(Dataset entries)
########################################
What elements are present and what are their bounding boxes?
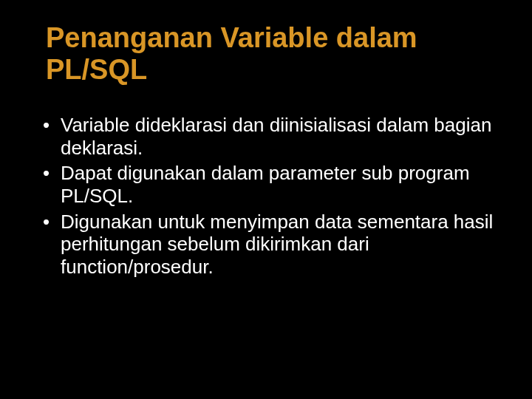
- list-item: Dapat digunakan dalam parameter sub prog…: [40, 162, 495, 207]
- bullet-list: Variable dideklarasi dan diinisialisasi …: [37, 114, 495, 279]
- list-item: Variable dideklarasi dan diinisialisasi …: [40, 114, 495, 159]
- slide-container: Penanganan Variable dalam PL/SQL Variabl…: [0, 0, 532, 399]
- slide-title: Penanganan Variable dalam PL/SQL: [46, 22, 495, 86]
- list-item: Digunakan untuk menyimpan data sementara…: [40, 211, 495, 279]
########################################
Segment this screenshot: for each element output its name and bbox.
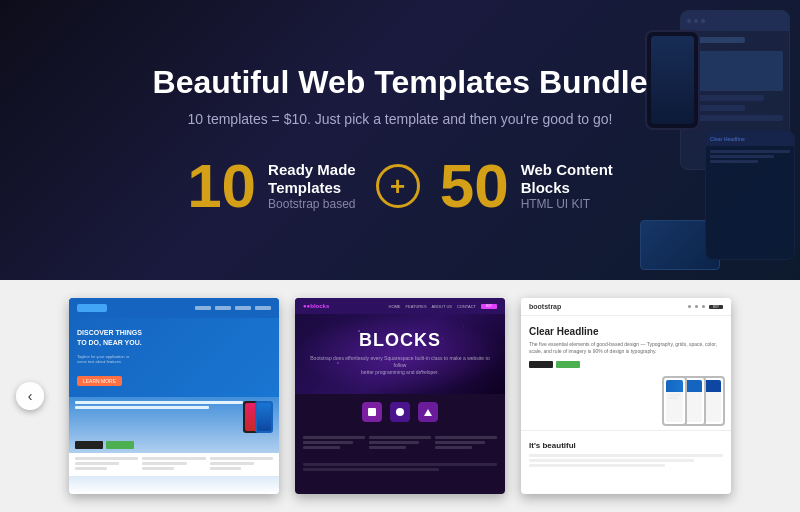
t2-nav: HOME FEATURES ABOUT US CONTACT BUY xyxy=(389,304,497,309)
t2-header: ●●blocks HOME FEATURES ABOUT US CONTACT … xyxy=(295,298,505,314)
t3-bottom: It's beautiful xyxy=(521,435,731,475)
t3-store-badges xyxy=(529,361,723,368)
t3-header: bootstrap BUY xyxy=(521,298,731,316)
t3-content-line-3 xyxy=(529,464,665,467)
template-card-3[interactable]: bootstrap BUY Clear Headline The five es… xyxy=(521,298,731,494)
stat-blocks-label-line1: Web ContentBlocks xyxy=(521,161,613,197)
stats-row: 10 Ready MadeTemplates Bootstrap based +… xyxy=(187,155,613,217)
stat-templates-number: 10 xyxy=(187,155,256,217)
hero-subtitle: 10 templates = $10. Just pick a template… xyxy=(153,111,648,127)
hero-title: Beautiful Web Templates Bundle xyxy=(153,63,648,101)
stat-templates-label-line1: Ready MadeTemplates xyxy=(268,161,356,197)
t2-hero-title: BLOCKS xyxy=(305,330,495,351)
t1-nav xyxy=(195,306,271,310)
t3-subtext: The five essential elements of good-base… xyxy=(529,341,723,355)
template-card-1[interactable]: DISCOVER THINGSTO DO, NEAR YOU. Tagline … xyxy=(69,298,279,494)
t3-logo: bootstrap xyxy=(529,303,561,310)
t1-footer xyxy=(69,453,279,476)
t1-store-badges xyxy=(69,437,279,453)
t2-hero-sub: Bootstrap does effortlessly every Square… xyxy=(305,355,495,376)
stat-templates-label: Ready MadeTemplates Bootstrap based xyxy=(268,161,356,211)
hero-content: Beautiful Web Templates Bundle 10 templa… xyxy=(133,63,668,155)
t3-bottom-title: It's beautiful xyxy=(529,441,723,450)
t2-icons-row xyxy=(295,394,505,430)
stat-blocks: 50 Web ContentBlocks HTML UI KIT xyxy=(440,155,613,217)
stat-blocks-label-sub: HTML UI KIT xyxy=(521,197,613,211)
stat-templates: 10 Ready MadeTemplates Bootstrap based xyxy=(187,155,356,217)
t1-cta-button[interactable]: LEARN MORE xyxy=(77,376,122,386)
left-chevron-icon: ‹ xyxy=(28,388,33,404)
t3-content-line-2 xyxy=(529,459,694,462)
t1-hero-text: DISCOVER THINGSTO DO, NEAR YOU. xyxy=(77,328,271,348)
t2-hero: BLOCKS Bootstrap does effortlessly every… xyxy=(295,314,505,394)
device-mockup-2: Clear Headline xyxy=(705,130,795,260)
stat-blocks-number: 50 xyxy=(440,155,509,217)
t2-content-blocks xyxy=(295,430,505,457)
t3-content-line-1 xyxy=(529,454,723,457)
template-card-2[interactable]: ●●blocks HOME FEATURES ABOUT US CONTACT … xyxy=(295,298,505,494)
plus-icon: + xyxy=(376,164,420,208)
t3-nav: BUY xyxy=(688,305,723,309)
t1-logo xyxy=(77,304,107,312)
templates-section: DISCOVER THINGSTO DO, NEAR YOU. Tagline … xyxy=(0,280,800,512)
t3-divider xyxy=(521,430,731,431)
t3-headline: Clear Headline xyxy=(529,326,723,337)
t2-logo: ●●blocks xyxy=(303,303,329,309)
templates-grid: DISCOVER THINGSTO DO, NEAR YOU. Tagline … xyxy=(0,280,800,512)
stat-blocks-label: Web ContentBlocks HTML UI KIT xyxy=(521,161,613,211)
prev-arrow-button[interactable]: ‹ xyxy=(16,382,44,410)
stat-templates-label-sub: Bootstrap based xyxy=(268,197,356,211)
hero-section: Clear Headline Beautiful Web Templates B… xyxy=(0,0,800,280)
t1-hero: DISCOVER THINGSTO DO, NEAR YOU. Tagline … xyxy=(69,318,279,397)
########################################
◆ **Assignment**: All lines of the records above that contain the word "Tagline" are to be copied out.

◆ **Answer**:
template-card-1[interactable]: DISCOVER THINGSTO DO, NEAR YOU. Tagline … xyxy=(69,298,279,494)
templates-section: DISCOVER THINGSTO DO, NEAR YOU. Tagline … xyxy=(0,280,800,512)
templates-grid: DISCOVER THINGSTO DO, NEAR YOU. Tagline … xyxy=(0,280,800,512)
t1-hero: DISCOVER THINGSTO DO, NEAR YOU. Tagline … xyxy=(69,318,279,397)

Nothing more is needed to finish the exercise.